• Question: if you were checking if a ruler was correct what would you measure it with and how would you know that one was correct

    Asked by anon-208661 to Tori, Titus, Stuart, Hannah, Gill, Alessandro on 7 Mar 2019.
    • Photo: Gill Harrison

      Gill Harrison answered on 7 Mar 2019:


      Having spent too many years as a radiographer, I know that my index and middle finger = 2.5cm (one inch in old radiography terms). I still often use that to work out a rough estimate of length when there’s no ruler around.

      Probably doesn’t really give you a sensible answer, but that’s because I don’t actually know!

    • Photo: Hannah Dalgleish

      Hannah Dalgleish answered on 7 Mar 2019:


      You could check it against fifty other rulers (or more, if you’re especially keen) and if they all agree then I would trust it.

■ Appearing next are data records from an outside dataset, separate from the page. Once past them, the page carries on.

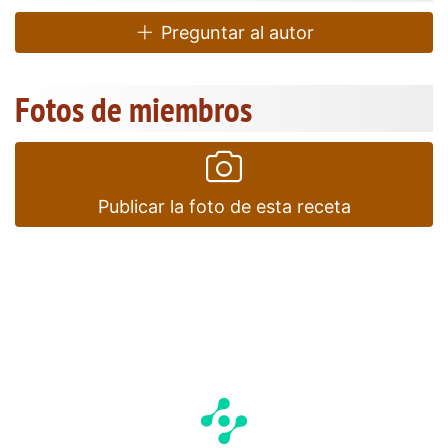
Preguntar al autor
Fotos de miembros
Publicar la foto de esta receta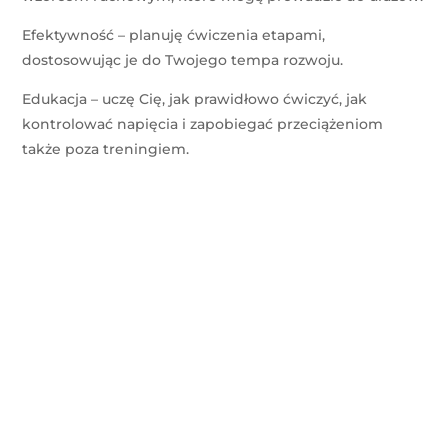
Efektywność – planuję ćwiczenia etapami,
dostosowując je do Twojego tempa rozwoju.
Edukacja – uczę Cię, jak prawidłowo ćwiczyć, jak
kontrolować napięcia i zapobiegać przeciążeniom
także poza treningiem.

    • Photo: Stuart Higgins

      Stuart Higgins answered on 8 Mar 2019:


      I would check it first with lots of other rulers to see if they all said the same thing (@Hannah: I genuinely didn’t read your answer first, so I’m very happy we said the same thing!). Hmm how else could we check? I have a friend who works at the National Physics Laboratory, which is responsible for saying how long rulers should be. So I would go to visit my friend and they have a machine which measures how fast light travels to decide. The speed of light (when there isn’t any air in the way) is constant everywhere in the universe, and physicists define the meter as the distance light travels in 0.00000000333564 seconds.